┌─ Exercise data

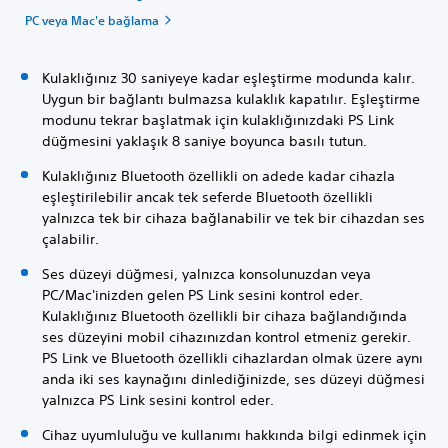
PC veya Mac'e bağlama
Kulaklığınız 30 saniyeye kadar eşleştirme modunda kalır.
Uygun bir bağlantı bulmazsa kulaklık kapatılır. Eşleştirme
modunu tekrar başlatmak için kulaklığınızdaki PS Link
düğmesini yaklaşık 8 saniye boyunca basılı tutun.
Kulaklığınız Bluetooth özellikli on adede kadar cihazla
eşleştirilebilir ancak tek seferde Bluetooth özellikli
yalnızca tek bir cihaza bağlanabilir ve tek bir cihazdan ses
çalabilir.
Ses düzeyi düğmesi, yalnızca konsolunuzdan veya
PC/Mac'inizden gelen PS Link sesini kontrol eder.
Kulaklığınız Bluetooth özellikli bir cihaza bağlandığında
ses düzeyini mobil cihazınızdan kontrol etmeniz gerekir.
PS Link ve Bluetooth özellikli cihazlardan olmak üzere aynı
anda iki ses kaynağını dinlediğinizde, ses düzeyi düğmesi
yalnızca PS Link sesini kontrol eder.
Cihaz uyumluluğu ve kullanımı hakkında bilgi edinmek için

└─

→ Exercise
Please find every line in the listing that holds the string "sesini" and copy it.

→ Result
PC/Mac'inizden gelen PS Link sesini kontrol eder.
yalnızca PS Link sesini kontrol eder.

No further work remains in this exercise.